┌────────

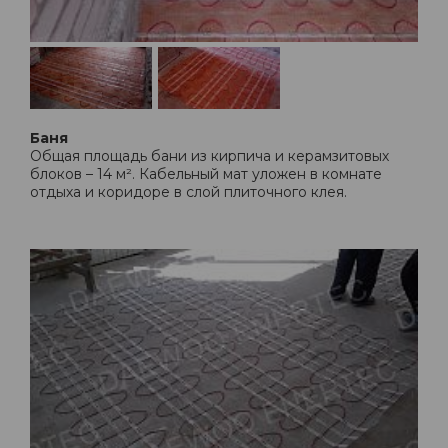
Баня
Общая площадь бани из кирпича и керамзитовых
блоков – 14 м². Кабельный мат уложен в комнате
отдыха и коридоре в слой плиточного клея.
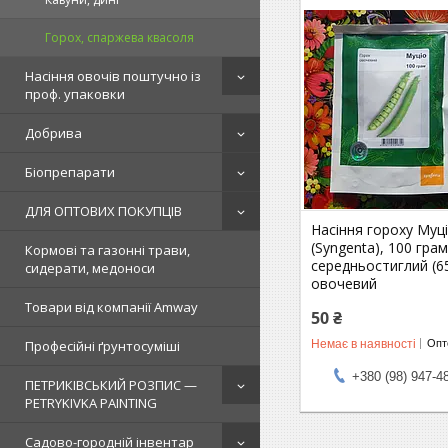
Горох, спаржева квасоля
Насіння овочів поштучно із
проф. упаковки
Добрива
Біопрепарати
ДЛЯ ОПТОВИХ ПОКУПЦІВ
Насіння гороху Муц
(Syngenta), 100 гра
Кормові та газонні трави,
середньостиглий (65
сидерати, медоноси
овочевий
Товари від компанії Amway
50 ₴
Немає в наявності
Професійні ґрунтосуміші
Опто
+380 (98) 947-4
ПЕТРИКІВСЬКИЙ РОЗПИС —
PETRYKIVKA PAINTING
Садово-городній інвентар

└────────

● WHAT TO WORK ON
For this task, copy exactly the line with "Кормові та газонні" and the lines that come after it, stopping at the end of the material above.

● EXERCISE ANSWER
Кормові та газонні трави,
середньостиглий (65
сидерати, медоноси
овочевий
Товари від компанії Amway
50 ₴
Немає в наявності
Професійні ґрунтосуміші
Опто
+380 (98) 947-4
ПЕТРИКІВСЬКИЙ РОЗПИС —
PETRYKIVKA PAINTING
Садово-городній інвентар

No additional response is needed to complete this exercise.